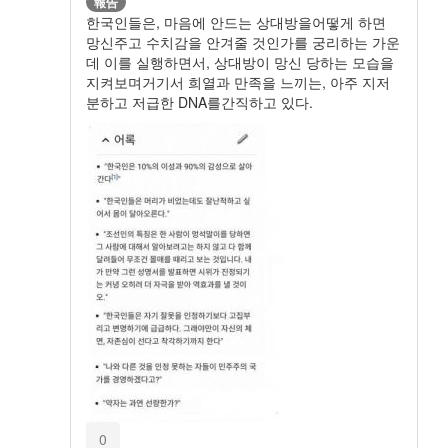
報告
한국인들은, 마음에 안드는 상대방을어떻게 하면
망신주고 수치감을 안겨줄 것인가를 궁리하는 가운
데 이를 실행하면서, 상대방이 망신 당하는 모습을
지켜보며거기서 희열과 만족을 느끼는, 아주 지저
분하고 저급한 DNA를간직하고 있다.
0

________

WHAT YOU NEED TO DO. Please output the entries above exactly, leaving out every picture.

ANSWER TO THE EXERCISE.
報告
한국인들은, 마음에 안드는 상대방을어떻게 하면
망신주고 수치감을 안겨줄 것인가를 궁리하는 가운
데 이를 실행하면서, 상대방이 망신 당하는 모습을
지켜보며거기서 희열과 만족을 느끼는, 아주 지저
분하고 저급한 DNA를간직하고 있다.
0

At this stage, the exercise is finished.